Exercise instructions —
In the records below, find the line containing "的建築節能目標，是踏出減碳的重要一步，也有" and transcribe it and every line after it exactly; leave the pictures out.

Given entries —
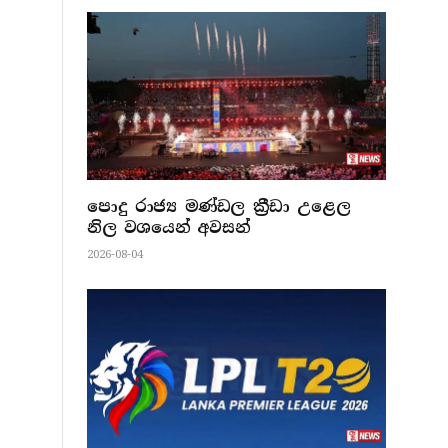
පොදු රාජ්‍ය මණ්ඩල ක්‍රීඩා උළෙල
නිල වශයෙන් අවසන්
2026-08-04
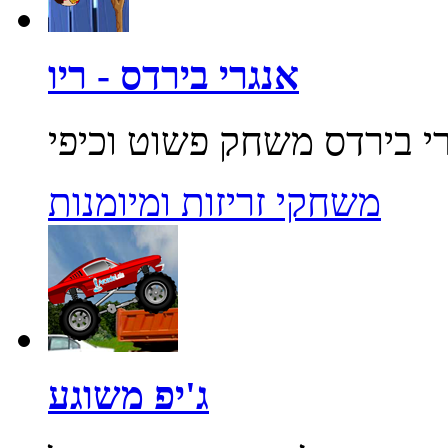
אנגרי בירדס - ריו
משחקי זריזות ומיומנות
ג'יפ משוגע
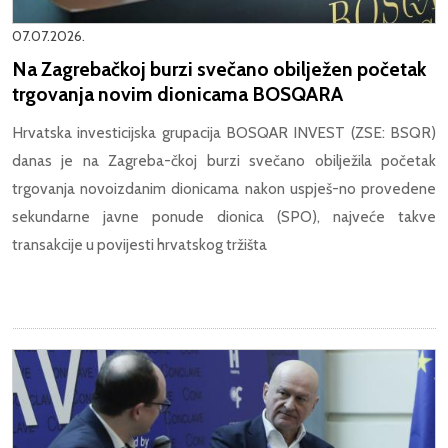
07.07.2026.
Na Zagrebačkoj burzi svečano obilježen početak
trgovanja novim dionicama BOSQARA
Hrvatska investicijska grupacija BOSQAR INVEST (ZSE: BSQR)
danas je na Zagreba-čkoj burzi svečano obilježila početak
trgovanja novoizdanim dionicama nakon uspješ-no provedene
sekundarne javne ponude dionica (SPO), najveće takve
transakcije u povijesti hrvatskog tržišta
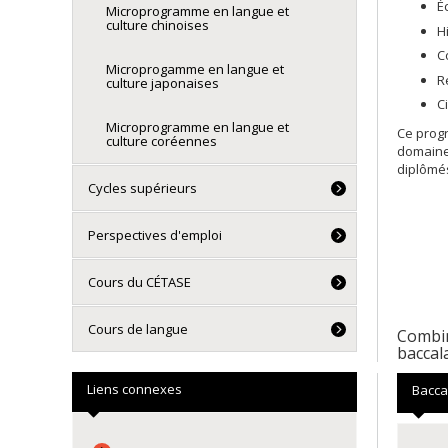
É
Microprogramme en langue et
culture chinoises
H
C
Microprogamme en langue et
R
culture japonaises
C
Microprogramme en langue et
Ce prog
culture coréennes
domaines
diplômés
Cycles supérieurs
Perspectives d'emploi
Cours du CÉTASE
Cours de langue
Combin
baccal
Liens connexes
Bacca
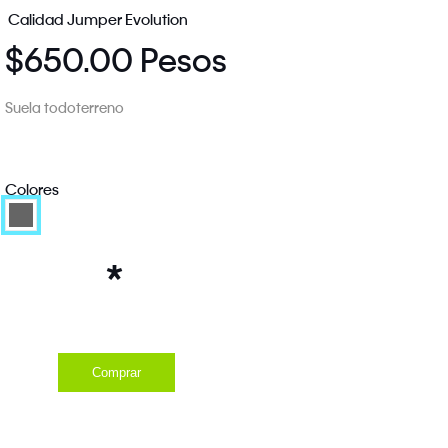
Calidad Jumper Evolution
$650.00 Pesos
Suela todoterreno
Colores
*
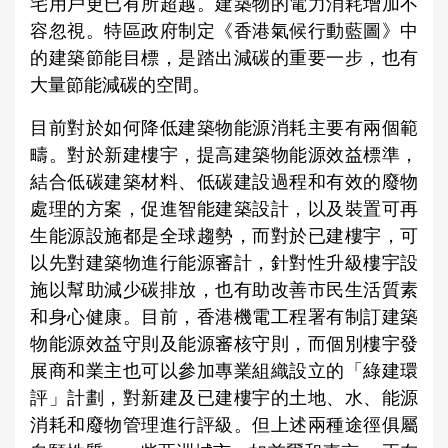
宅用戶更已有所超越。建築物的電力消耗增加不
容忽視。特區政府制定《香港氣候行動藍圖》中
的建築節能目標，是踏出減碳的重要一步，也有
大量節能減碳的空間。
目前對於如何降低建築物能源消耗主要有兩個範
疇。對於新建樓宇，提高建築物能源效益標準，
結合低碳建築材料、低碳建設過程和有效的廢物
處理的方案，促進智能建築設計，以及裝置可再
生能源設施都是全球趨勢，而對於已建樓宇，可
以先對建築物進行能源審計，針對性升級樓宇設
施以幫助減少碳排放，也有助改善市民生活質素
和身心健康。目前，香港機電工程署有制訂建築
物能源效益守則及能源審核守則，而個別樓宇發
展商和業主也可以參加專業組織設立的「綠建環
評」計劃，對新建及已建樓宇的土地、水、能源
消耗和廢物管理進行評級。但上述兩種途徑俱屬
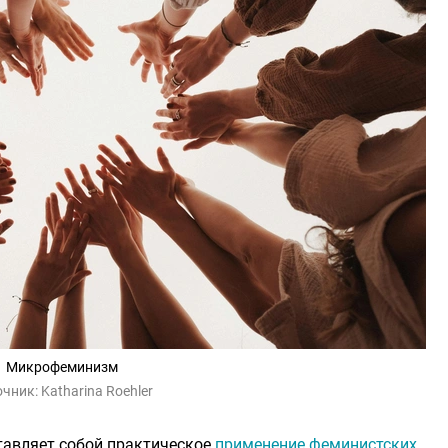
Микрофеминизм
очник:
Katharina Roehler
авляет собой практическое
применение феминистских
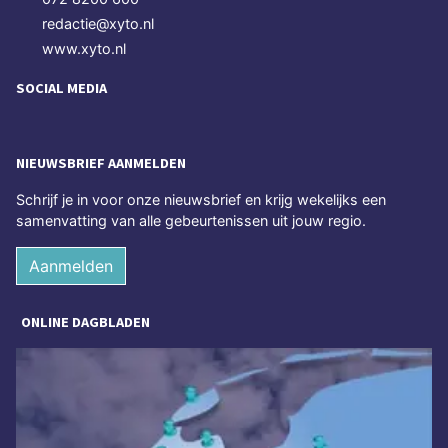
redactie@xyto.nl
www.xyto.nl
SOCIAL MEDIA
NIEUWSBRIEF AANMELDEN
Schrijf je in voor onze nieuwsbrief en krijg wekelijks een
samenvatting van alle gebeurtenissen uit jouw regio.
Aanmelden
ONLINE DAGBLADEN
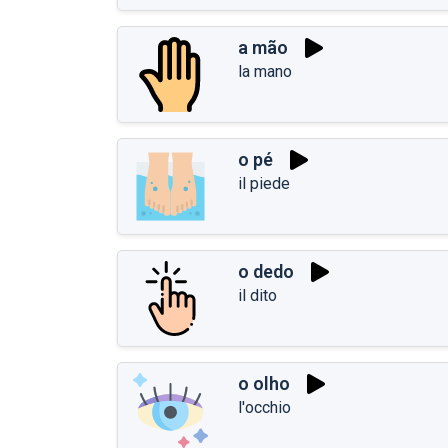
a mão
la mano
o pé
il piede
o dedo
il dito
o olho
l'occhio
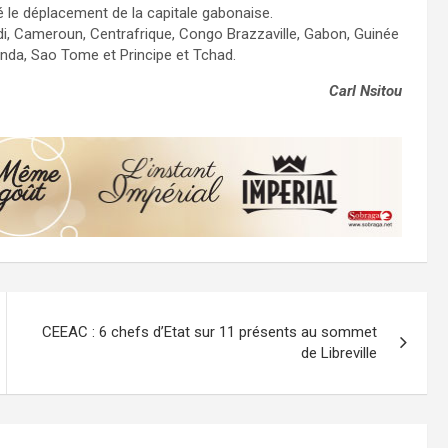
 le déplacement de la capitale gabonaise.
i, Cameroun, Centrafrique, Congo Brazzaville, Gabon, Guinée
nda, Sao Tome et Principe et Tchad.
Carl Nsitou
CEEAC : 6 chefs d’Etat sur 11 présents au sommet
de Libreville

Solution to this problem —
的建築節能目標，是踏出減碳的重要一步，也有
大量節能減碳的空間。
目前對於如何降低建築物能源消耗主要有兩個範
疇。對於新建樓宇，提高建築物能源效益標準，
結合低碳建築材料、低碳建設過程和有效的廢物
處理的方案，促進智能建築設計，以及裝置可再
生能源設施都是全球趨勢，而對於已建樓宇，可
以先對建築物進行能源審計，針對性升級樓宇設
施以幫助減少碳排放，也有助改善市民生活質素
和身心健康。目前，香港機電工程署有制訂建築
物能源效益守則及能源審核守則，而個別樓宇發
展商和業主也可以參加專業組織設立的「綠建環
評」計劃，對新建及已建樓宇的土地、水、能源
消耗和廢物管理進行評級。但上述兩種途徑俱屬
Микрофеминизм
очник:
Katharina Roehler
авляет собой практическое
применение феминистских
redactie@xyto.nl
www.xyto.nl
SOCIAL MEDIA
NIEUWSBRIEF AANMELDEN
Schrijf je in voor onze nieuwsbrief en krijg wekelijks een
samenvatting van alle gebeurtenissen uit jouw regio.
Aanmelden
ONLINE DAGBLADEN
a mão
la mano
o pé
il piede
o dedo
il dito
o olho
l'occhio
 le déplacement de la capitale gabonaise.
i, Cameroun, Centrafrique, Congo Brazzaville, Gabon, Guinée
nda, Sao Tome et Principe et Tchad.
Carl Nsitou
CEEAC : 6 chefs d’Etat sur 11 présents au sommet
de Libreville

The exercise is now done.